Hello there.
I've been trying to run the training for a few hours. My specs are:
Nvidia RTX 2070, 32GB of Ram and a ryzen 3700X.
Fedora 36 with proprietary Nvidia drivers (510.68.02 CUDA Version: 11.6).
start training
Traceback (most recent call last):
File "/home/djouze/dev/HydraNet-WikiSQL/main.py", line 70, in <module>
cur_loss = model.train_on_batch(batch)
File "/home/djouze/dev/HydraNet-WikiSQL/modeling/torch_model.py", line 41, in train_on_batch
batch_loss = torch.mean(self.model(**batch)["loss"])
File "/home/djouze/.local/lib/python3.10/site-packages/torch/nn/modules/module.py", line 1110, in _call_impl
return forward_call(*input, **kwargs)
File "/home/djouze/dev/HydraNet-WikiSQL/modeling/torch_model.py", line 114, in forward
bert_output, pooled_output = self.base_model(
File "/home/djouze/.local/lib/python3.10/site-packages/torch/nn/modules/module.py", line 1110, in _call_impl
return forward_call(*input, **kwargs)
File "/home/djouze/.local/lib/python3.10/site-packages/transformers/models/roberta/modeling_roberta.py", line 815, in forward
encoder_outputs = self.encoder(
File "/home/djouze/.local/lib/python3.10/site-packages/torch/nn/modules/module.py", line 1110, in _call_impl
return forward_call(*input, **kwargs)
File "/home/djouze/.local/lib/python3.10/site-packages/transformers/models/roberta/modeling_roberta.py", line 508, in forward
layer_outputs = layer_module(
File "/home/djouze/.local/lib/python3.10/site-packages/torch/nn/modules/module.py", line 1110, in _call_impl
return forward_call(*input, **kwargs)
File "/home/djouze/.local/lib/python3.10/site-packages/transformers/models/roberta/modeling_roberta.py", line 395, in forward
self_attention_outputs = self.attention(
File "/home/djouze/.local/lib/python3.10/site-packages/torch/nn/modules/module.py", line 1110, in _call_impl
return forward_call(*input, **kwargs)
File "/home/djouze/.local/lib/python3.10/site-packages/transformers/models/roberta/modeling_roberta.py", line 323, in forward
self_outputs = self.self(
File "/home/djouze/.local/lib/python3.10/site-packages/torch/nn/modules/module.py", line 1110, in _call_impl
return forward_call(*input, **kwargs)
File "/home/djouze/.local/lib/python3.10/site-packages/transformers/models/roberta/modeling_roberta.py", line 253, in forward
attention_probs = self.dropout(attention_probs)

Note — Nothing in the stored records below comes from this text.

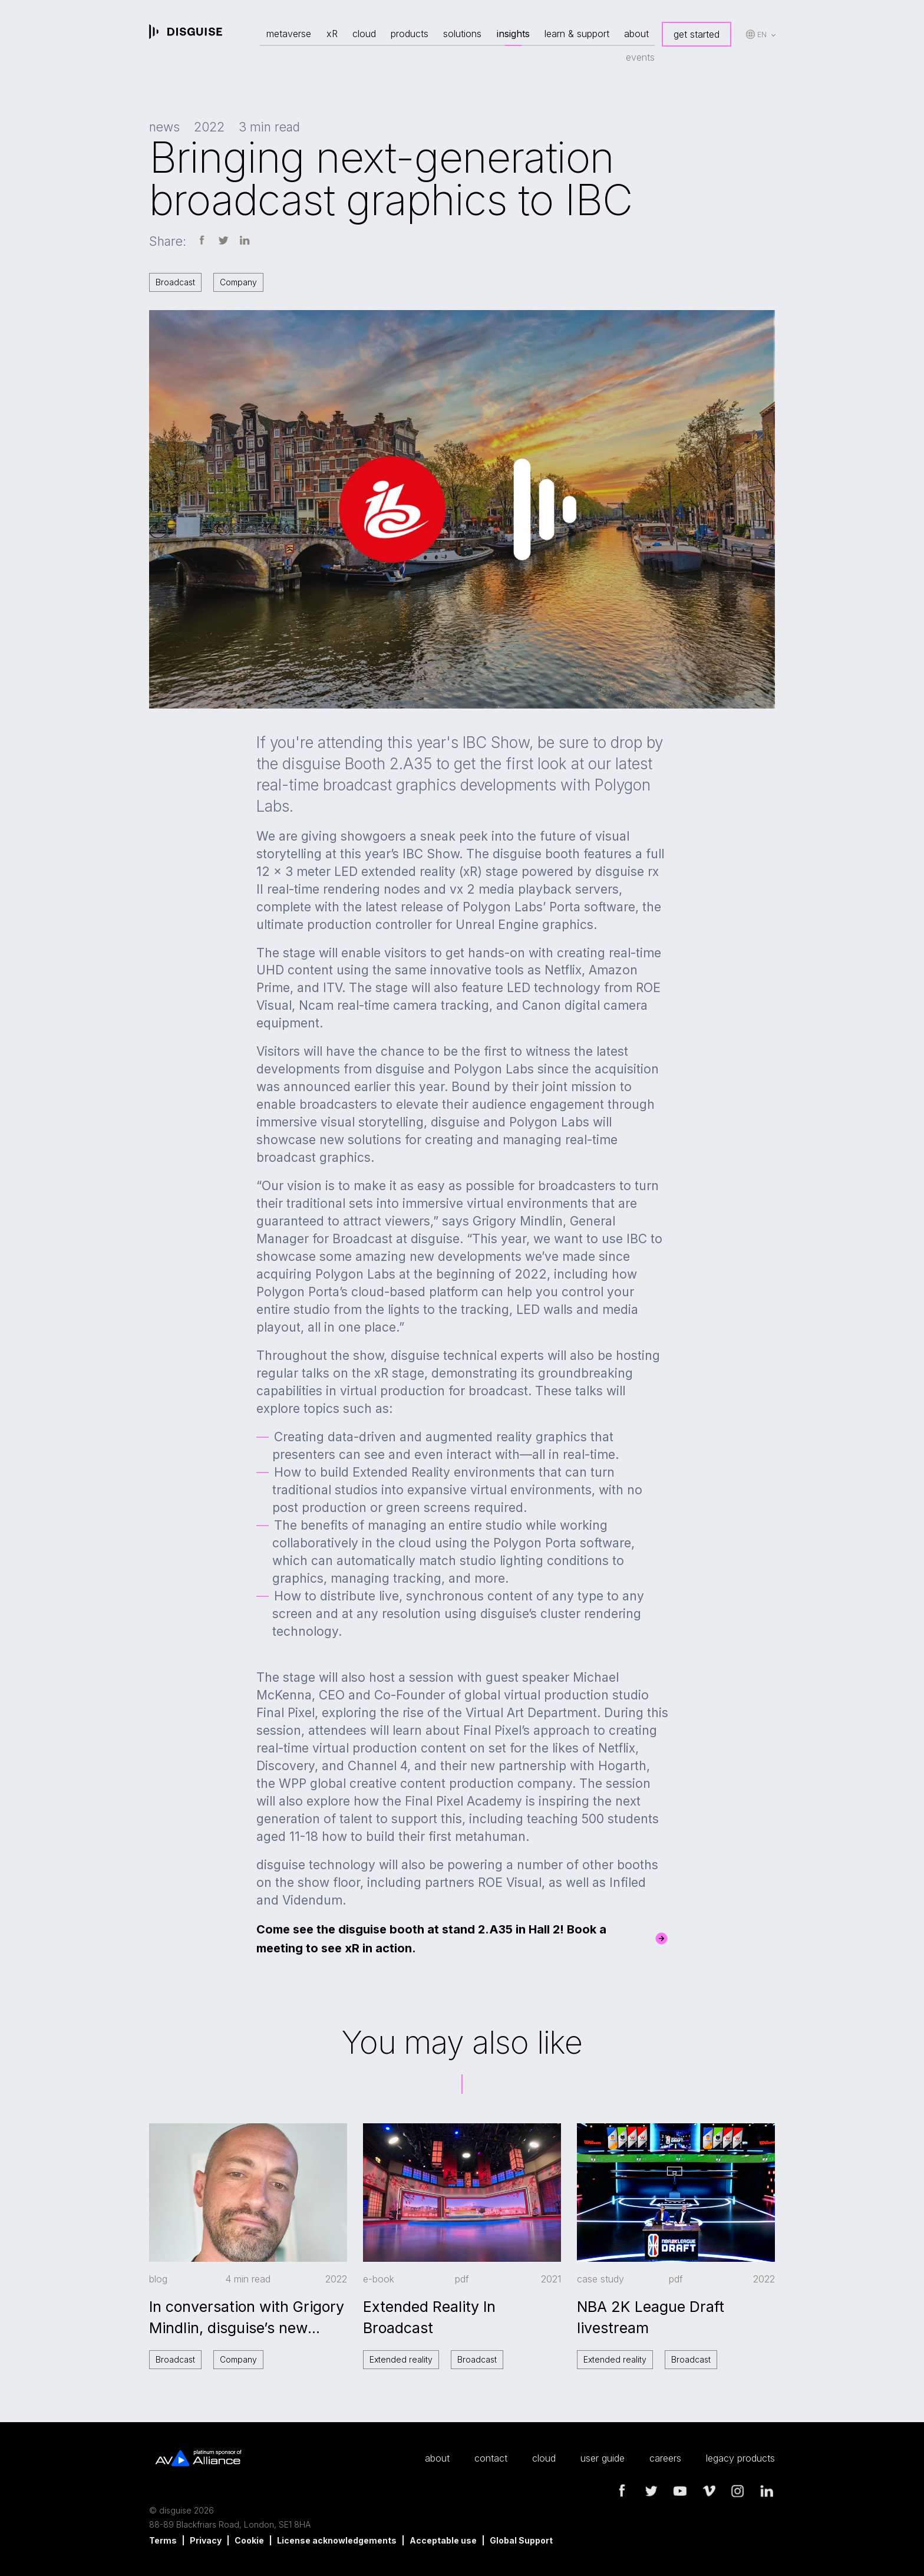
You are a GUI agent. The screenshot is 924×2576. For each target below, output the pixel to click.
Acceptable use (443, 2540)
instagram (737, 2491)
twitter (651, 2491)
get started (697, 34)
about (636, 33)
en (762, 34)
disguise (185, 32)
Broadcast (175, 282)
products (409, 33)
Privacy (206, 2540)
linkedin (766, 2491)
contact (490, 2458)
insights (513, 33)
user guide (602, 2458)
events (640, 57)
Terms (163, 2540)
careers (665, 2458)
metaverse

File "/home/djouze/.local/lib/python3.10/site-packages/torch/nn/modules/module.py", line 1110, in _call_impl
return forward_call(*input, **kwargs)
File "/home/djouze/.local/lib/python3.10/site-packages/torch/nn/modules/dropout.py", line 58, in forward
return F.dropout(input, self.p, self.training, self.inplace)
File "/home/djouze/.local/lib/python3.10/site-packages/torch/nn/functional.py", line 1279, in dropout
return _VF.dropout_(input, p, training) if inplace else _VF.dropout(input, p, training)
RuntimeError: CUDA out of memory. Tried to allocate 144.00 MiB (GPU 0; 7.79 GiB total capacity; 6.05 GiB already allocated; 158.19 MiB free; 6.08 GiB reserved in total by PyTorch) If reserved memory is >> allocated memory try setting max_split_size_mb to avoid fragmentation. See documentation for Memory Management and PYTORCH_CUDA_ALLOC_CONF
My last try was using the docker image, after the training started, my memory consumption got to 31GB, but the docker seems to have crashed without producing any output.
Could you help me find out why that's happening? I assume it would be able to run on single GPU spec, although in that case it would likely take more time (correct me if I'm wrong).